Page images and extracted text:
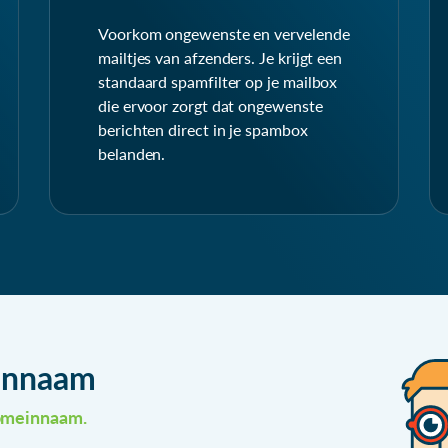
Voorkom ongewenste en vervelende
mailtjes van afzenders. Je krijgt een
standaard spamfilter op je mailbox
die ervoor zorgt dat ongewenste
berichten direct in je spambox
belanden.
einnaam
 domeinnaam.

■ What you have to do ■
Type out each line of the records above exactly, skipping any pictures.

■ Response area ■
Voorkom ongewenste en vervelende
mailtjes van afzenders. Je krijgt een
standaard spamfilter op je mailbox
die ervoor zorgt dat ongewenste
berichten direct in je spambox
belanden.
einnaam
 domeinnaam.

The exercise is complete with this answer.